• [TASK GOAL]
For the entries below, repeat exactly each line starting with the one that contains "method to beat the odds when diagnosed with" and going on through the one that contains "And while you do that, you should also pay", and no others.

####

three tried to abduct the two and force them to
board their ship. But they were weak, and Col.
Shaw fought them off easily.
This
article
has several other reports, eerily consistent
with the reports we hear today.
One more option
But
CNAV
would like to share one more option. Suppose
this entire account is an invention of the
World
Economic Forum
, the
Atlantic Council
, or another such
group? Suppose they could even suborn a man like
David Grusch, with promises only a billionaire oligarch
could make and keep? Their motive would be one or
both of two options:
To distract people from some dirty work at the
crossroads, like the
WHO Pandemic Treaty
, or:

####

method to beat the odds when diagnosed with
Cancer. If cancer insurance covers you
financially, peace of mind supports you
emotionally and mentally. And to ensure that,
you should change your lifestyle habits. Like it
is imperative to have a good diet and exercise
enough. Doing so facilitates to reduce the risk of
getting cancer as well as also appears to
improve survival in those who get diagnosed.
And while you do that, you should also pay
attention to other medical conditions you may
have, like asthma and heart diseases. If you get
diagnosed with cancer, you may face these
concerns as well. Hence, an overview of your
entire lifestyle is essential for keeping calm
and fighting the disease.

####

• [PROBLEM SOLUTION]
method to beat the odds when diagnosed with
Cancer. If cancer insurance covers you
financially, peace of mind supports you
emotionally and mentally. And to ensure that,
you should change your lifestyle habits. Like it
is imperative to have a good diet and exercise
enough. Doing so facilitates to reduce the risk of
getting cancer as well as also appears to
improve survival in those who get diagnosed.
And while you do that, you should also pay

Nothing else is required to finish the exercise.